On Jun 8, 8:43*pm, wrote:
Jay Beattie wrote:
I have owned one Octalink setup. *I consistently had problems
with the crank bolts loosening, and the cranks loosening on the
splines. *Very frustrating.
I'm now looking for a compact crank, and the majority of the
offerings on the Bay are Octalink. *Can I learn to install an
Octalink set-up satisfactorily? *What's the trick?
Problem with Octalink and Isis is that if you didn't install
them properly the first time and you damaged the teeth or groves
you are screwed. *You need to make sure that you install them
and the fit is exact. *Either square taper or the new external
BB's are a lot more tolerant of mistakes. *If you have a choice
go for either one. *You'll find a lot of Octalink and ISIS on
sale because they are getting phased out. *I have had ISIS and
it has worked fine. *But I am always very careful making sure to
get proper fit. *However I'd rather use square taper. I have a
brand new campy chorus triple square taper that I bought for $30
on ebay. *If the Isis fails, I'll toss it and install the
campy. *You should be able to find some compact square taper
cheap if you look around.
Not so. *All Octalink transmitting high torque loosen their
retaining bolt, new or used, and installed by experts and
amateurs alike. *What do you perceive is the opposite from
"install them properly the first time"? *How does one "damaged
the teeth or groves" on installation?
How are you "always very careful making sure to get proper
fit". *How does one not get a "proper fit?"
Because with the Octalink BB (at least the original design) you
could get the feeling of proper engagement and actually be slightly
off. *You had to look carefully to make sure the splines were
properly engaged. *This is not myth or lore -- lots of people made
this mistake, including me (working in a hurry). *It results in
early crank death.


This is a digital system. *How can one be "slightly off". *Either the
spline is engaged or not. *You are still hedging on what goes wrong.

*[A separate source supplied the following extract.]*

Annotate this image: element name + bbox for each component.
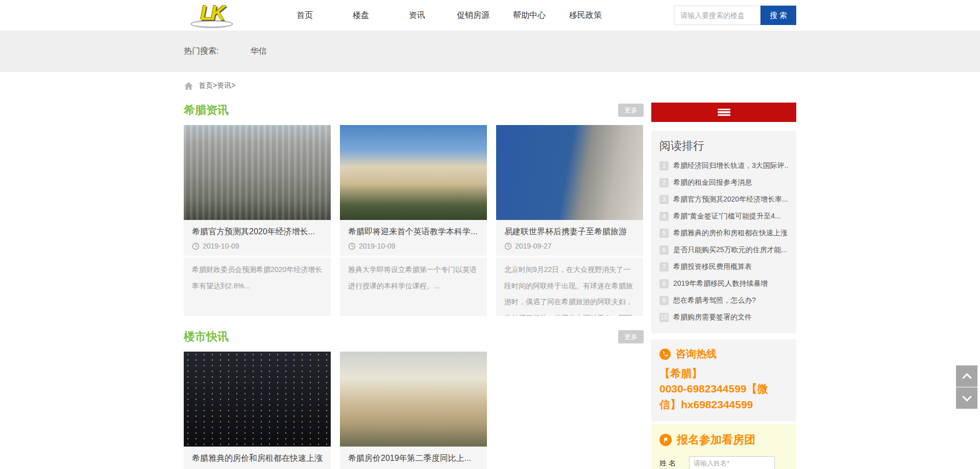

You didn't exactly say so, but it sounds like some installations
are made without engaging the spline and trying to tighten it into
place, tooth on tooth. *Why don't you come right out and say
so. *That way people who have these cranks would be able to use the
information. *The word "properly" is suitably mysterious for
someone not skilled in mechanical assembly.

Properly means that by feel, it seems to fit like a puzzle piece,
but in fact, there is a misfit. I have not had any problem with
loosening with an Octalink absent a problem with the initial
installation.


This is an amazing dodge and weave diversion from what is happening.
Are you saying users put cranks on randomly and hoped that with enough
tightening the spline would find its way? *This sounds absurd!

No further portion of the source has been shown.